I recently bought a ShopFox benchtop mortiser and havent had a reason to use it, and am waiting on a veritas dovetail saw and a set of Narex chisels. This project could really all of these tools, and since i havent done any work before with mortise or tenons, i could work on some new skills. She showed me a picture on her computer of a bookshelf that was Greene and Greene, so i knew i could go a little fancier than pine and paint.

I drew up this model on sketchup, and it met her needs and approval.
bookshelf
So i went and bought some oak. Cut the sides to length and cut the curves on the bottom. I then planed the shelves down to 1/2”.
motise layout in oak large I setup the mortiser and did some test cuts. I had a lot of tear out, probably do to the quality of the chisels that come with the mortiser.

So i decided that the best way to setup these mortises was going to be to lay them out on both sides and score with a chisel to prevent blowout.
Mortise layout in oak I would then cut the mortises from both sides. I don’t think i have ever given this much attention to layout before, but i think my first mortises came out well.
cut mortises in oak
Completed mortises
Next i will cut the mortises in the other side and then the tenons.



4 comments so far

View CaptainSkully's profile

CaptainSkully

1190 posts in 2209 days


#1 posted 02-10-2011 05:29 PM

Very nice! It’s easy to be critical of your mortises. I’ve found that once it’s assembled and stained nice and dark, the mortises look much better and only you will notice the small flaws. Then after time, you’ll even forget those and just look at the piece as a whole. Thanks for posting.

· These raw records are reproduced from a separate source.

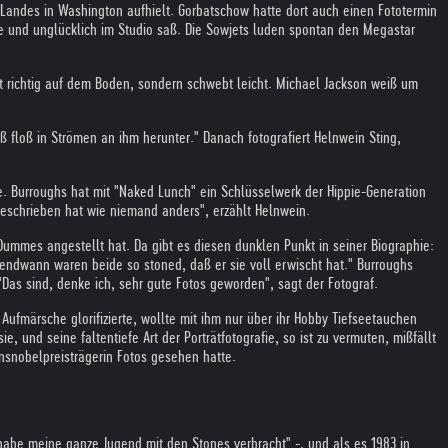
 Landes in Washington aufhielt. Gorbatschow hatte dort auch einen Fototermin
kte und unglücklich im Studio saß. Die Sowjets luden spontan den Megastar
icht richtig auf dem Boden, sondern schwebt leicht. Michael Jackson weiß um
 floß in Strömen an ihm herunter." Danach fotografiert Helnwein Sting,
 Burroughs hat mit "Naked Lunch" ein Schlüsselwerk der Hippie-Generation
o beschrieben hat wie niemand anders", erzählt Helnwein.
l Dummes angestellt hat. Da gibt es diesen dunklen Punkt in seiner Biographie:
Irgendwann waren beide so stoned, daß er sie voll erwischt hat." Burroughs
. "Das sind, denke ich, sehr gute Fotos geworden", sagt der Fotograf.
s Aufmärsche glorifizierte, wollte mit ihm nur über ihr Hobby Tiefseetauchen
, und seine faltentiefe Art der Porträtfotografie, so ist zu vermuten, mißfällt
nsnobelpreisträgerin Fotos gesehen hatte.
habe meine ganze Jugend mit den Stones verbracht" -, und als es 1983 in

-- You can't control the wind, but you can trim your sails

View tenontim's profile

tenontim

2131 posts in 2395 days


#2 posted 02-10-2011 07:04 PM

Coming along nicely. These are the kind of projects that you learn the hand tool trade. Just a suggestion. Get yourself a regular chisel mallet, either wood or brass. You’ll be amazed at the difference it makes, over that rubber mallet. Look forward to the finished product.

View MTBrian's profile

MTBrian

27 posts in 2077 days


#3 posted 02-10-2011 07:07 PM

That is a good suggestion, what oz weight is best? Does it make a difference?

View tenontim's profile

tenontim

2131 posts in 2395 days


#4 posted 02-10-2011 07:10 PM

Your own preference. Mine is a home made wooden mallet, and I don’t have a clue what it weighs.